• **Description of the task**:
From the records below, transcribe exactly the lines that begin at the line with "Companies USA" and end at the line with "up with the", both included.

• **Materials provided**:

◆ ◆ ◆ ◆ ◆ ◆ ◆

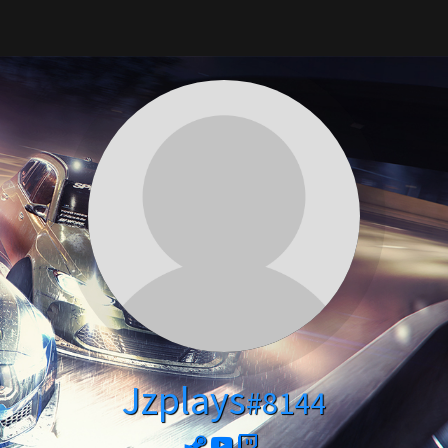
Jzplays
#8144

◆ ◆ ◆ ◆ ◆ ◆ ◆

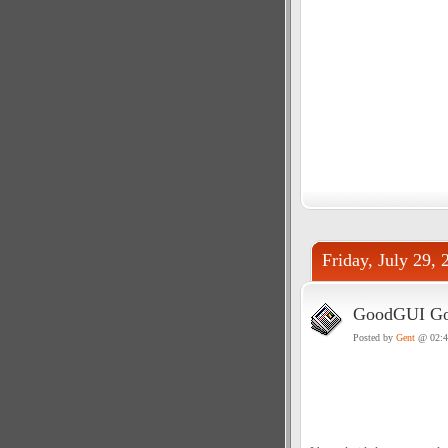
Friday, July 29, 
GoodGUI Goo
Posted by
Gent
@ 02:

◆ ◆ ◆ ◆ ◆ ◆ ◆

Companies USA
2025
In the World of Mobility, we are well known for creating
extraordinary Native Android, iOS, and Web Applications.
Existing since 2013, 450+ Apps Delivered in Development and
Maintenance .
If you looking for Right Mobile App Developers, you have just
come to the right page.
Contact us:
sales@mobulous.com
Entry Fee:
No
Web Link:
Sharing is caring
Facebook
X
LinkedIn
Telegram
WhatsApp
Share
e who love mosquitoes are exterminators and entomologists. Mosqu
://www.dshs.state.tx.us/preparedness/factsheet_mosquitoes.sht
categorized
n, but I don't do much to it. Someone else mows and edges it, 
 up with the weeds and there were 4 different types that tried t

◆ ◆ ◆ ◆ ◆ ◆ ◆

• **Expected answer**:
Companies USA
2025
In the World of Mobility, we are well known for creating
extraordinary Native Android, iOS, and Web Applications.
Existing since 2013, 450+ Apps Delivered in Development and
Maintenance .
If you looking for Right Mobile App Developers, you have just
come to the right page.
Contact us:
sales@mobulous.com
Entry Fee:
No
Web Link:
Sharing is caring
Facebook
X
LinkedIn
Telegram
WhatsApp
Share
e who love mosquitoes are exterminators and entomologists. Mosqu
://www.dshs.state.tx.us/preparedness/factsheet_mosquitoes.sht
categorized
n, but I don't do much to it. Someone else mows and edges it, 
 up with the weeds and there were 4 different types that tried t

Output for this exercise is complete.